I'm practising for my CS exam and got stuck on this problem
$$ \{0^k10^k10^k1 \in \{0,1\}^*\mid k ≥ 0\}. $$
I think I have good start however I don't know how to proceed. I assume the L is context free, and that pumping lemma applies with some pumping length $n$.
$$|w| = 3k,\quad w = uvxyz$$
Since $|vxy| \geq n$ it can't contain all characters. Considering $uv^2xy^2z$ would end up having more than $3$ zeros if anything is pumped in. However I'm not sure how t o move from here. Is that enough of a proof?
Proof that $L$ is not regular
Assume that $L$ is regular, then there exists $p$ such that for all $|w|\geq p\:, \exists x,y,z, \: y\neq \varepsilon \text{ and } \forall k, \: xy^kz \in L$.
Take $n>p$ (we're not going to be subtle here. Then $w=0^n10^n10^n1 \in L$, so we can slice it into three part $x,y,z$. Let us consider $y$
if $1 \in y$ then $xy^kz \not\in L$, for it would contains to many $1$'s
otherwise, $y=0^d$ for some $d$, but then $xy^kz = 0^{n_1} 1 0^{n_2} 1 0^{n_3} 1 \not\in L$ because the $n_i$ won't be equal anymore.
Hence we cannot apply the pumping lemma for regular languages, $L$ is therefore not regular.

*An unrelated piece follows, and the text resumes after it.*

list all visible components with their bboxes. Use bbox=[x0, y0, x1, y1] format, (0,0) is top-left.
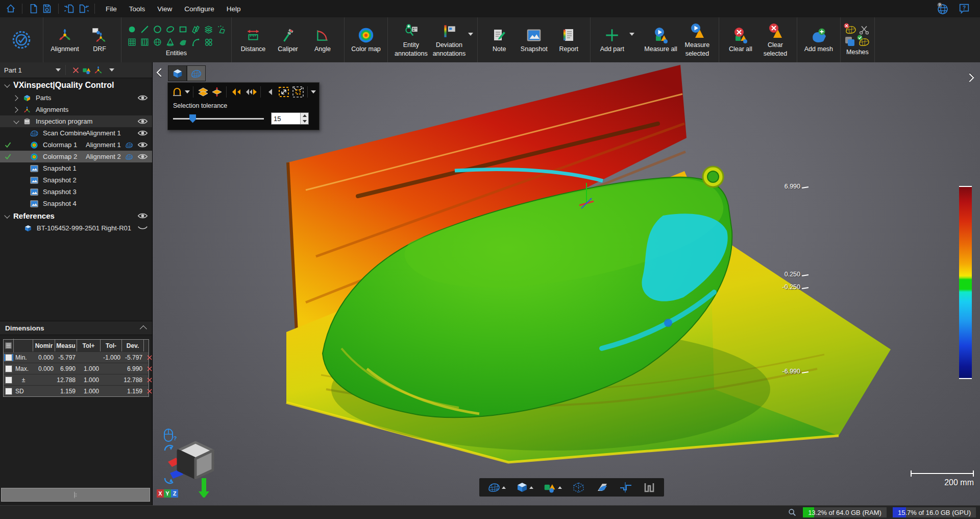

Proof that $L$ is not context-free
as suggested by @posilon, we can also prove that the language is not context free by applying this pumping lemma
There exists a $p$ such that, if $|w|\geq p$ then we can slice $w = uvwxy$ such that:
here again, let us consider the number of $1$'s in $vx$
if $1 \in vx$ then $uv^n wx^n y \not\in L$, for it would contains to many $1$'s
otherwise, $v=0^d, x=0^{d'}$ for some $d,d'$, but then $uv^n wx^n y = 0^{n_1} 1 0^{n_2} 1 0^{n_3} 1 \not\in L$ because the $n_i$ won't be equal anymore.
Hence we cannot apply the pumping lemma for context-free languages, $L$ is therefore not context-free.